Innombrables, les toits et tourelles de Rothenburg, encerclés d’une muraille crénelée, présentaient un ensemble architectural séducteur, dont l’harmonie sans défaut charmait les yeux plusieurs lieues à la ronde. Les premiers rayons du soleil levant avaient allumé dans la ville, depuis l’Orient, un bûcher flamboyant, d’où s’envolaient ici et là des langues de feu, comme des tours ou des coupoles. Plus on s’approchait, plus la flamme semblait éclatante : elle gagnait du terrain, engloutissait le ciel et la terre puis finalement se brisait en éléments disparates – balcons, fenêtres, corniches, gouttières…

Tout autour des murs de la ville serpentaient de puissants remparts de terre, envahis de hautes herbes sèches. Ces remparts cachaient de leur corps terreux un profond fossé. On ne s’avisait de l’existence de ce dernier qu’à la vue de deux chaînes de fer auxquelles était suspendu, devant une gigantesque porte d’entrée, un pont fait de rondins de bois grossièrement attachés.

Malgré l’heure matinale, la porte était déjà grand ouverte. Un moine à la tonsure rasée de près surgit d’une embrasure dans la muraille de la ville. Il retroussa les larges manches de sa robe noire jusqu’aux épaules et se mit à tirer consciencieusement sur une corde pour remonter un seau rempli d’eau à ras bord.

Une tâche de soleil sauta sans qu’on s’y attende de la hallebarde d’un garde casqué de toile pour s’encourir en-haut du mur.

Battant de ses ailes de bois la route pavée, un chariot sortit par la grande porte, recouvert d’une bâche d’un gris sale. L’espace d’un instant en jaillit le regard curieux d’un petit garçon coiffé d’un chapeau de lutin. De l’autre côté, une foule colorée s’écoulait – des hommes et des femmes qui avaient l’air de paysans, vêtus de costumes sommairement tissés, avec des sacs et des paniers sur le dos. Ce matin, les gens se pressaient d’entrer au plus vite dans la ville.

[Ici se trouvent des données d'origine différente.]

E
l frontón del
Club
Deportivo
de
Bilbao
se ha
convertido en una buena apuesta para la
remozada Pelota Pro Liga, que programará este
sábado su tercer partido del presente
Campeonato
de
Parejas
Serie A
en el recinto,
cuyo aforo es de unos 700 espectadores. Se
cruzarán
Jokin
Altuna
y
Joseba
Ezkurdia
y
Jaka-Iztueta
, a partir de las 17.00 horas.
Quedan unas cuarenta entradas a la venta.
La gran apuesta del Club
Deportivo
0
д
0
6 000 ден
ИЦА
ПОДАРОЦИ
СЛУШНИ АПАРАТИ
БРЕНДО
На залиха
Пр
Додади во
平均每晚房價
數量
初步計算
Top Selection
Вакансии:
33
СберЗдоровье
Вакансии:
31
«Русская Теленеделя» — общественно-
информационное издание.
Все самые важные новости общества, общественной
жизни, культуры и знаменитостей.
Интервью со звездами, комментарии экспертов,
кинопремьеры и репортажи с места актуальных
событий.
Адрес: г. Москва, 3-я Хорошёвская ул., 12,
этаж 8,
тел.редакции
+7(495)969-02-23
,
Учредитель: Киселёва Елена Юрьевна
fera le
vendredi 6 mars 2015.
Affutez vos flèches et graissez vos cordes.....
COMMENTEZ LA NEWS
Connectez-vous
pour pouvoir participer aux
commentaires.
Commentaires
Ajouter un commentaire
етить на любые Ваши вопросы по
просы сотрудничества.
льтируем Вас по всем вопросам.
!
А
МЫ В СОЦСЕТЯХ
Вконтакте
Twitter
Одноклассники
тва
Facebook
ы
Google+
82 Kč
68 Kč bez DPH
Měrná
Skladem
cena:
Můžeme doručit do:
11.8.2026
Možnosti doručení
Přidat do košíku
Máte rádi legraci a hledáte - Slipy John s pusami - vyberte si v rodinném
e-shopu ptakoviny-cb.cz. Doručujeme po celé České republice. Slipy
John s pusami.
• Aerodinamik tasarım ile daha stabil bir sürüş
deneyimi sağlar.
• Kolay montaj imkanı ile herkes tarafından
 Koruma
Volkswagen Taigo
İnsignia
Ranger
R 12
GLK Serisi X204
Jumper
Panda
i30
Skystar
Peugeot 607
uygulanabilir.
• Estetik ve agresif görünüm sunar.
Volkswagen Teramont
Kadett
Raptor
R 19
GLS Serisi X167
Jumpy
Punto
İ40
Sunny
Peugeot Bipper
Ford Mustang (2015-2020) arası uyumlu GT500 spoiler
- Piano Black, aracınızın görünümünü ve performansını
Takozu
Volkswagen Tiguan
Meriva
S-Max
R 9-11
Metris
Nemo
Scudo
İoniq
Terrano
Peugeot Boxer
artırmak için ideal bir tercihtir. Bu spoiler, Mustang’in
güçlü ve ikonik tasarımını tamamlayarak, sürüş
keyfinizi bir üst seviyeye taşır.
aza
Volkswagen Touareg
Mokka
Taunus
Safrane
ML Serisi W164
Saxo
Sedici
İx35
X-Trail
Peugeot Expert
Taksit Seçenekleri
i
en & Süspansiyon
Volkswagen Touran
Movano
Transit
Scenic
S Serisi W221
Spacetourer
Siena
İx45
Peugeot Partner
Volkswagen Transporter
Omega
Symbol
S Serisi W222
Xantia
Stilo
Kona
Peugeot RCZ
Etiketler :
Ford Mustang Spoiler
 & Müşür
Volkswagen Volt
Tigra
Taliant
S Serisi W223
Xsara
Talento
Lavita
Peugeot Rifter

Rothenburg s’apprêtait pour sa célèbre foire, renommée dans toute la Basse-Bavière.

Nous nous glissâmes dans la foule et passâmes la porte devant les gardes puis, après avoir emprunté une petite rue étroite qui partait sur le côté, nous débouchâmes sur la vaste place du marché. Les ombres épaisses tapies aux coins de la place et dans les passages efflanqués entre les maisons disparaissaient peu à peu, reculant régulièrement sous les assauts du soleil qui se levait sur la ville. Nous tenant face au soleil, nous posâmes sur un banc de pierre nos sacoches de velours bleu. Elles étaient brodées au fil d’or du dessin d’une ville dorée entourée d’un mur et sur laquelle se levait un soleil doré.

Juste au milieu de la place, sur des tréteaux, fumait une marmite en fonte dans laquelle cuisait une sorte de ragoût. Un paysan à la barbe en éventail découpa d’un coup de hache une large bûche sur un billot colossal et la jeta dans le feu. La flamme devint plus vive et nous nous rappelâmes l’antique lamentation « Questionne, toi qui brûles dans le feu »[1].

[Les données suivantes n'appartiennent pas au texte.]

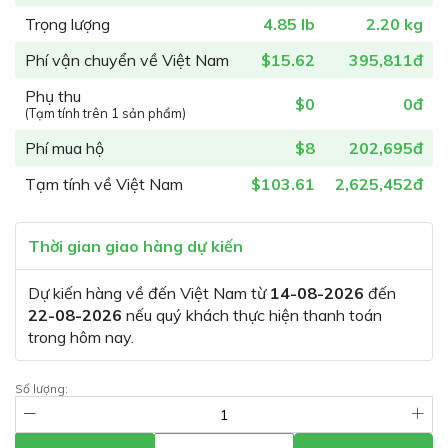
Trọng lượng
4.85 lb
2.20 kg
Phí vận chuyển về Việt Nam
$15.62
395,811đ
Phụ thu
$0
0đ
(Tạm tính trên 1 sản phẩm)
Phí mua hộ
$8
202,695đ
Tạm tính về Việt Nam
$103.61
2,625,452đ
Thời gian giao hàng dự kiến
Dự kiến hàng về đến Việt Nam từ
14-08-2026
đến
22-08-2026
nếu quý khách thực hiện thanh toán
trong hôm nay.
Số lượng:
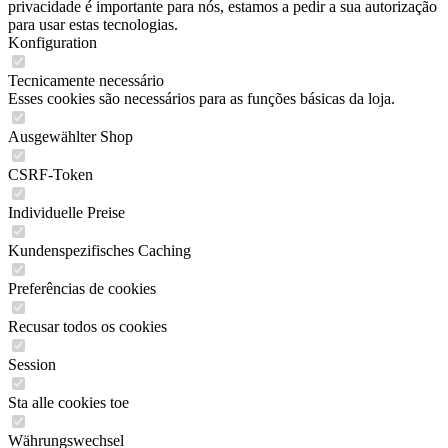
privacidade é importante para nós, estamos a pedir a sua autorização
para usar estas tecnologias.
Konfiguration
Tecnicamente necessário
Esses cookies são necessários para as funções básicas da loja.
Ausgewählter Shop
CSRF-Token
Individuelle Preise
Kundenspezifisches Caching
Preferências de cookies
Recusar todos os cookies
Session
Sta alle cookies toe
Währungswechsel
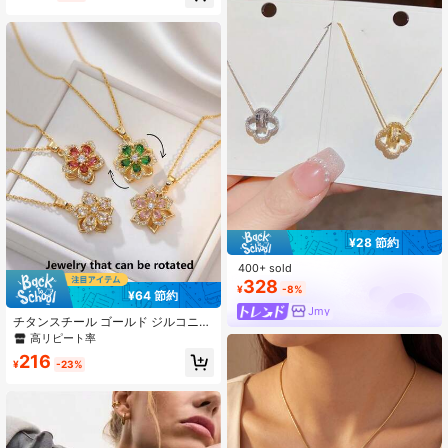
売り切れ間近！
¥28 節約
400+ sold
328
¥
-8%
¥64 節約
Jmy
チタンスチール ゴールド ジルコニア
紅梅の花ネックレス、ストレス解消
高リピート率
回転式ネックレス、高級エレガント
216
なクリスマス 新年ジュエリー、結婚
¥
-23%
式、ロマンチックなギフト、デイリ
ーコーディネートに適しています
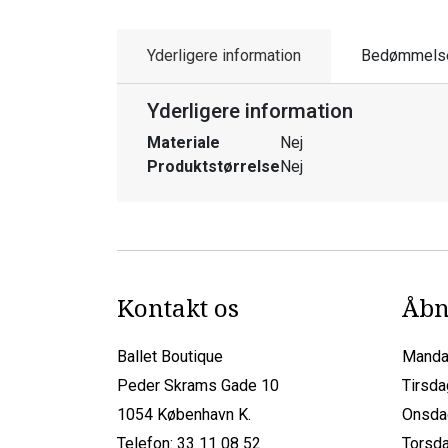
Yderligere information
Bedømmels
Yderligere information
Materiale
Nej
Produktstørrelse
Nej
Kontakt os
Åbn
Ballet Boutique
Manda
Peder Skrams Gade 10
Tirsda
1054 København K.
Onsda
Telefon: 33 11 08 52
Torsda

Nous défîmes les lacets de nos sacoches et en sortîmes des morceaux d’étoffe rectangulaires, rayés de bleu, avec de longs fils aux quatre coins et des franges courtes sur les longueurs. Tout en récitant des bénédictions, nous les enroulâmes pour un instant autour de nos têtes à la manière de turbans, puis nous en rejetâmes la partie supérieure derrière nos épaules, comme une capuche.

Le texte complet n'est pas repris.